Dec. 31 (Bloomberg) -- Singamas Container Holdings Ltd., the world’s second-largest maker of shipping boxes, slumped the most in nearly 10 months in Hong Kong trading after forecasting a “substantial” decline in full-year profit.
The stock fell as much as 7.6 percent, the most since March 6, before trading 6.1 percent lower at HK$1.85 as of 11:31 a.m. Hong Kong’s benchmark Hang Seng Index was little changed.
Singamas expects 2012 net income to decline from the $138.6 million posted a year earlier as sales and gross profit margin drop on the economic downturn in Europe and the U.S., the company said in a Dec. 28 filing, without providing an earnings figure.
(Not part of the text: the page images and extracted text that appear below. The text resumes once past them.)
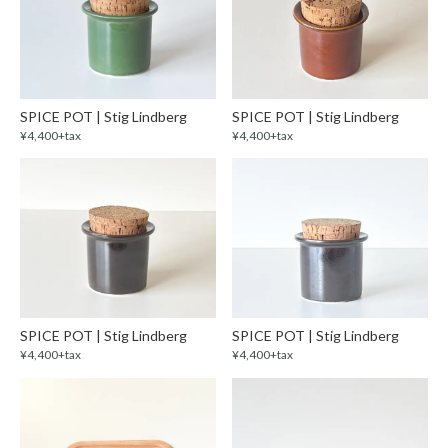
SPICE POT | Stig Lindberg
SPICE POT | Stig Lindberg
¥4,400+tax
¥4,400+tax
SPICE POT | Stig Lindberg
SPICE POT | Stig Lindberg
¥4,400+tax
¥4,400+tax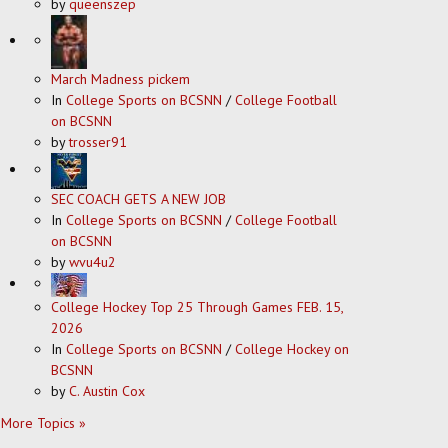
by
queenszep
March Madness pickem
In
College Sports on BCSNN
/
College Football
on BCSNN
by
trosser91
SEC COACH GETS A NEW JOB
In
College Sports on BCSNN
/
College Football
on BCSNN
by
wvu4u2
College Hockey Top 25 Through Games FEB. 15,
2026
In
College Sports on BCSNN
/
College Hockey on
BCSNN
by
C. Austin Cox
More Topics »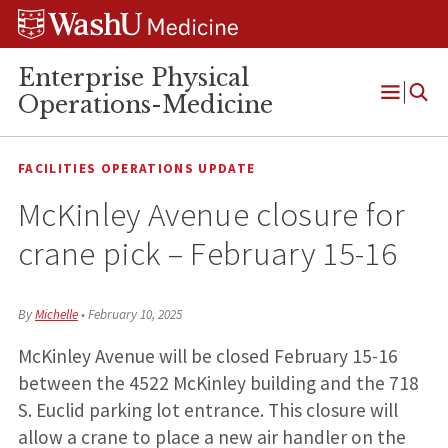
Skip
Skip
Skip
to
to
to
content
search
footer
Enterprise Physical
Operations-Medicine
Open
Menu
FACILITIES OPERATIONS UPDATE
McKinley Avenue closure for
crane pick – February 15-16
By
Michelle
•
February 10, 2025
McKinley Avenue will be closed February 15-16
between the 4522 McKinley building and the 718
S. Euclid parking lot entrance. This closure will
allow a crane to place a new air handler on the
The market weakness may continue until the second half of next year, it said in the filing issued after the market’s close that day.
“Singamas has been hit by a waning demand for containers,” said Lawrence Li, a Shanghai-based analyst at UOB-Kay Hian Holdings Ltd. “Shipping companies reduced demand for new boxes as they idled vessels amid a glut of ships and also cut replacement budgets for existing ships to save costs.”
Containers are installed in container ships to move goods such as toys, clothes and food. The current average price for new twenty-foot boxes is about $2,200 each, Li said. By comparison, prices could reach as much as $2,600 in September and October, Singamas Chief Executive Officer Teo Siong Seng said in August.
Hong Kong’s market will trade for half a day today.